We don't have "Arthritis".  
We have Autoimmune Arthritis diseases.

Psoriatic Arthritis

Psoriatic Arthritis

Psoriatic arthritis is a chronic disease characterized by inflammation of the skin and joints. Psoriasis is a common skin condition affecting 2% of the Caucasian population in the United States. It features patchy, raised, red areas of skin inflammation with scaling. Psoriasis often affects the tips of the elbows and knees, the scalp, the navel, and around the genital areas or anus. Approximately 10% of patients who have psoriasis also develop an associated inflammation of their joints. Patients who have inflammatory arthritis and psoriasis are diagnosed as having psoriatic arthritis.

The onset of psoriatic arthritis generally occurs in the fourth and fifth decades of life. Males and females are affected equally. The skin disease (psoriasis) and the joint disease (arthritis) often appear separately. In fact, the skin disease precedes the arthritis in nearly 80% of patients. The arthritis may precede the psoriasis in up to 15% of patients. In some patients, the diagnosis of psoriatic arthritis can be difficult if the arthritis precedes psoriasis by many years. In fact, some patients have had arthritis for over 20 years before psoriasis eventually appears. 

Psoriatic arthritis is a systemic rheumatic disease that can also cause inflammation in body tissues away from the joints other than the skin, such as in the eyes, heart, lungs, and kidneys. Psoriatic arthritis shares many features with several other autoimmune arthritis diseases, such as ankylosing spondylitis, reactive arthritis (formerly Reiter's syndrome).  All of these conditions can cause inflammation in the spine and other joints, and the eyes, skin, mouth, and various organs. In view of their similarities and tendency to cause inflammation of the spine, these conditions are collectively referred to as "spondyloarthropathies."

Symptoms of psoriatic arthritis

In most patients, the psoriasis precedes the arthritis by months to years.
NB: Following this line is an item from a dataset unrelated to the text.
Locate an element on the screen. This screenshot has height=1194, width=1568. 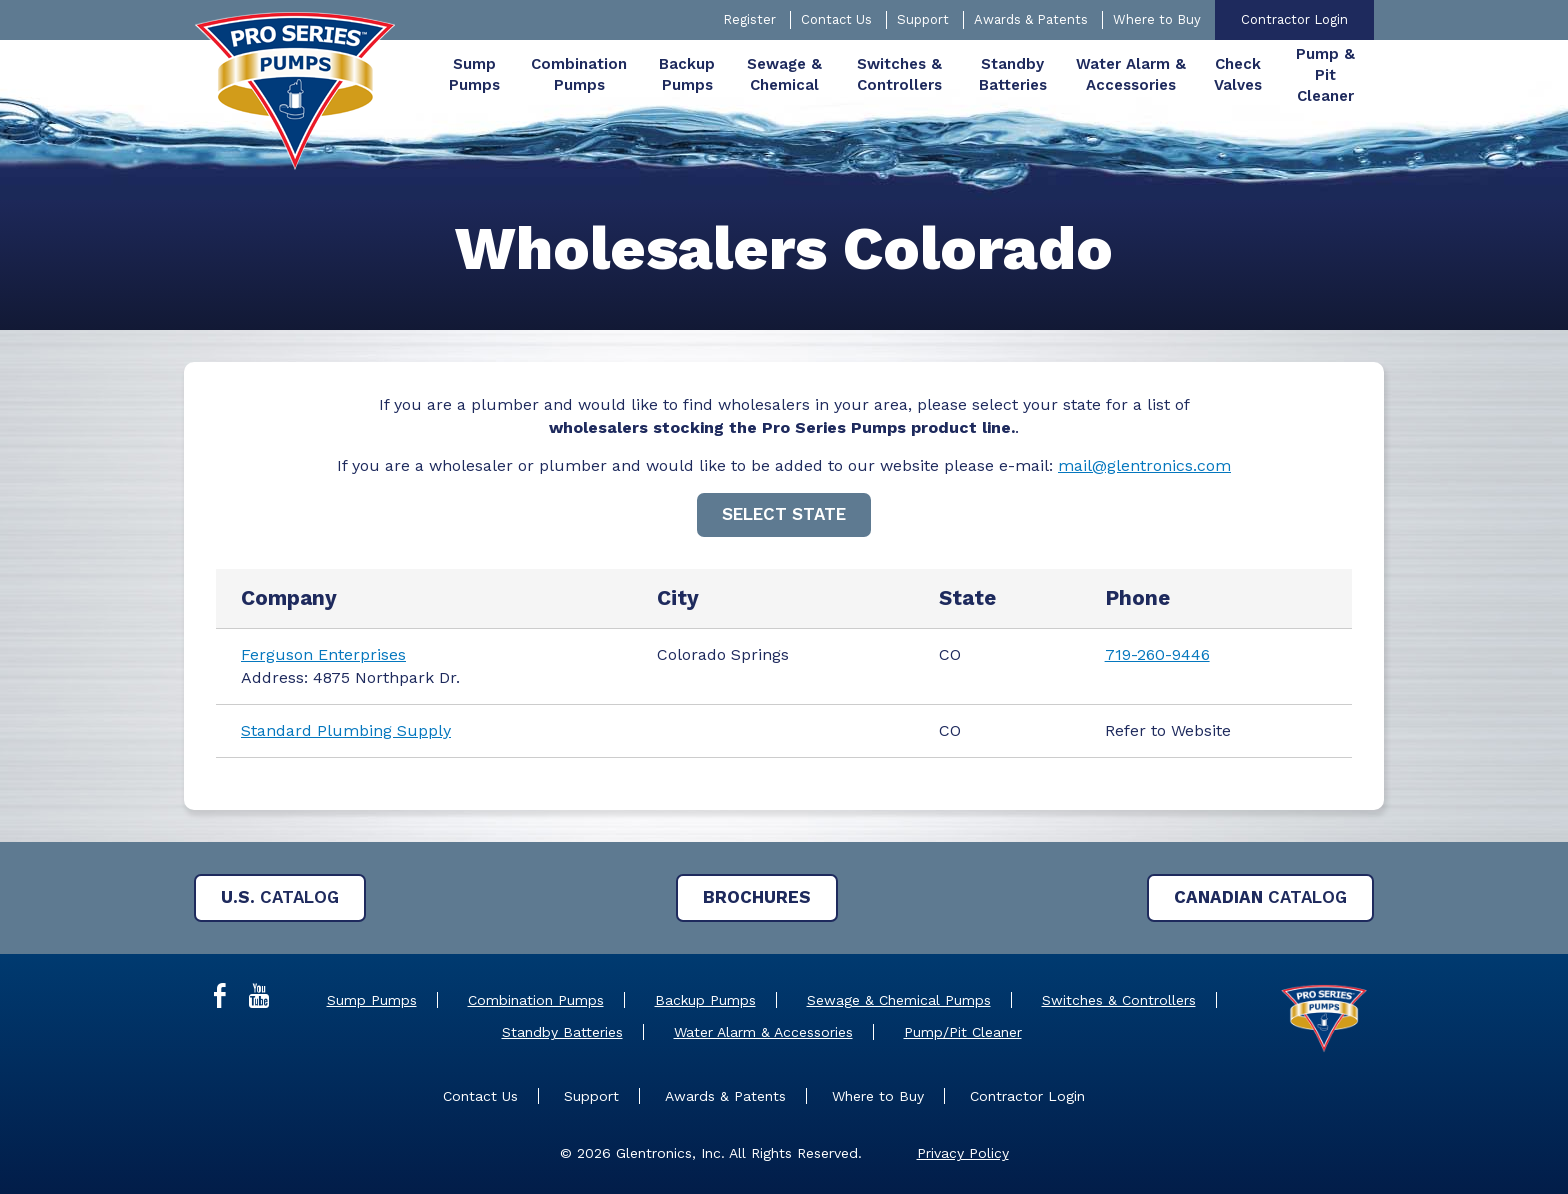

The arthritis frequently involve the knees, ankles, and joints in the feet. Usually, only a few joints are inflamed at a time. The inflamed joints become painful, swollen, hot, and red. Sometimes, joint inflammation in the fingers or toes can cause swelling of the entire digit, giving them the appearance of a "sausage." Joint stiffness is common and is typically worse early in the morning. Less commonly, psoriatic arthritis may involve many joints of the body in a symmetrical fashion, mimicking the pattern seen in rheumatoid arthritis. Psoriatic arthritis can also cause inflammation of the spine (spondylitis) and the sacrum, causing pain and stiffness in the low back, buttocks, neck and upper back.

Patients with psoriatic arthritis can also develop inflammation of the tendons (tendinitis) and around cartilage. Inflammation of the tendon behind the heel causes Achilles tendinitis, leading to pain with walking and climbing stairs. Inflammation of the chest wall and of the cartilage that links the ribs to the breastbone (sternum) can cause chest pain, as seen in costochondritis.

Aside from arthritis and spondylitis, psoriatic arthritis can cause inflammation in other organs, such as the eyes, lungs, and aorta. Inflammation in the colored portion of the eye (iris) causes iritis, a painful condition that can be aggravated by bright light as the iris opens and closes the opening of the pupil. Corticosteroids injected directly into the eyes are sometimes necessary to decrease inflammation and prevent blindness. Inflammation in and around the lungs (pleuritis) causes chest pain, especially with deep breathing, as well as shortness of breath.

Acne and nail changes are commonly seen in psoriatic arthritis. Pitting and ridges are seen in finger and toe nails of 80% of patients with psoriatic arthritis. Interestingly, these characteristic nail changes are observed in only a minority of psoriasis patients who do not have arthritis.

Diagnosing psoriatic arthritis

Psoriatic arthritis is a diagnosis made mainly on clinical grounds, based on a finding of psoriasis and the typical inflammatory arthritis of the spine and/or other joints. There is no laboratory test to diagnose psoriatic arthritis. Blood tests may show elevations and inflammation in the joints and other organs of the body may be present.
X-rays may show changes of cartilage or bone injury indicative of arthritis of the spine, sacroiliac joints, and/or joints of the hands. Typical x-ray findings include bony erosions resulting from arthritis. The blood test for the genetic marker HLA-B27, can be found in over 50% of patients with psoriatic arthritis who have spine inflammation.

References: Unless otherwise noted, all information displayed regarding medical symptoms and diagnosis information is collected from resources such as the Arthritis Foundation, the American College of Rheumatology, the Spondylitis Association of America, the Lupus Foundation, the Sjogren's Syndrome Foundation, and the National Psoriasis Foundation.